I think it is less obvious than it might seem that height alone or even health in a slightly broader sense is a good measure of whether people’s lives improved or got worse after collapses, or that the only plausible reason height would improve after a collapse is that less stuff is expropriated by oppressive states. Here’s a Roman historian claiming on his blog that probably people got taller and healthier after the collapse of Western Roman governance, but many other reasonable indicators of well-being got much worse, and the most probable cause of the lower height at the peak of Roman power was greater levels of disease from denser population and more long distance trade that also faciliated higher consumption, not expropriation by extractive elites:
“Post-publication note: It turns out the evidence for biological health is a lot more complex. For those looking to see the latest on that, check out W.M. Jongman, J.P.A.M. Jacobs, and G.M. Klein Goldewijk, “Health and wealth in the Roman Empire” in Economics and Human Biology (2019). The upshot is that with a larger dataset and a more sophisticated approach to it, they show that in fact the ‘biological standard of living’ in the Roman Empire does seem to have declined as the population grew and then improved as the population declined, the reverse of the pattern of the data above. That said, they note that this is despite all of the other indicators of well-being, including diet indicators, moving the other way, meaning that even as diet improved, height fell. They attribute the shift to a ‘health cost’ mostly due to disease prevalence from the denser population and greater degree of trade, a direct tradeoff for the greater material wealth of the Roman world. One factor they consider but dismiss is the possibility that the data is being shaped by changing burial customs, because elite Romans tended to cremate (which would remove their bones from the sample) but that pre-Roman populations and later Christians, including elites, inhumed. That might mean that our Roman period sample is depressed because the wealthier parts of society have been systematically removed. They dismiss this on the grounds that it would require assuming that the impact of social class was greater than that of period, but I don’t see why it wouldn’t have been given that we’re talking about baseline nutrition impacts and the basic math of subsistence doesn’t change that much over time.
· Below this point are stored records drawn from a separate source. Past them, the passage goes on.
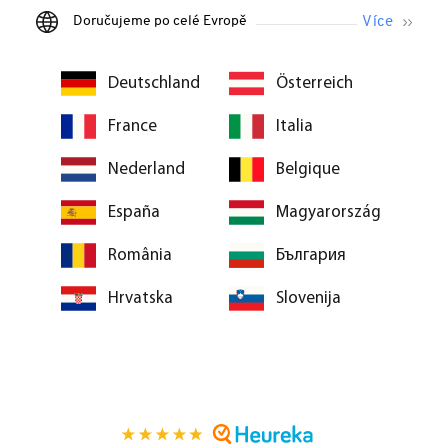
Doručujeme po celé Evropě
Deutschland
Österreich
France
Italia
Nederland
Belgique
España
Magyarország
România
България
Hrvatska
Slovenija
I’d assume that a wealthy Roman elite or 9th century noble probably ate more meat than a peasant at any point in pre-modern history, so the possibility that elite burials have been systematically excluded from the same is a serious one and potentially confounds the entire dataset.” (https://acoup.blog/2022/02/11/collections-rome-decline-and-fall-part-iii-things/ The whole blog post is worth reading, this is not a summary of its overall argument by any means. Overall, he claims that the Kemp-style “collapse actually good” view is not implausible for the Fall of Rome a priori, and has some scholarly support, but seems to him to be mostly contradicted by the available archeological evidence.)
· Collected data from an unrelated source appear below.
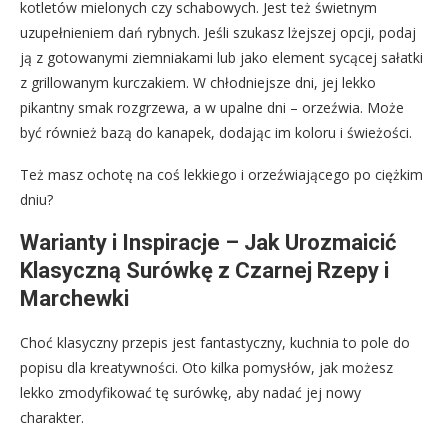
kotletów mielonych czy schabowych. Jest też świetnym
uzupełnieniem dań rybnych. Jeśli szukasz lżejszej opcji, podaj
ją z gotowanymi ziemniakami lub jako element sycącej sałatki
z grillowanym kurczakiem. W chłodniejsze dni, jej lekko
pikantny smak rozgrzewa, a w upalne dni – orzeźwia. Może
być również bazą do kanapek, dodając im koloru i świeżości.
Też masz ochotę na coś lekkiego i orzeźwiającego po ciężkim
dniu?
Warianty i Inspiracje – Jak Urozmaicić
Klasyczną Surówkę z Czarnej Rzepy i
Marchewki
Choć klasyczny przepis jest fantastyczny, kuchnia to pole do
popisu dla kreatywności. Oto kilka pomysłów, jak możesz
lekko zmodyfikować tę surówkę, aby nadać jej nowy
charakter.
I should say, I’m not actually accusing your or Kemp (whose book I haven’t read; it sounds interesting and challenging) of actually having the oversimplified view on height as an indicator here, I just thought it was worth flagging some of the complexities just in case.
EDIT: I should add: even if average material standards of living were improved by the Roman (or any other) Empire, that does not necessarily outweigh the harm of making slavery more widespread or more brutal for a large minority (assuming slavery was indeed worse/more widespread under Roman than before/after, something I don’t actually have an opinion on.)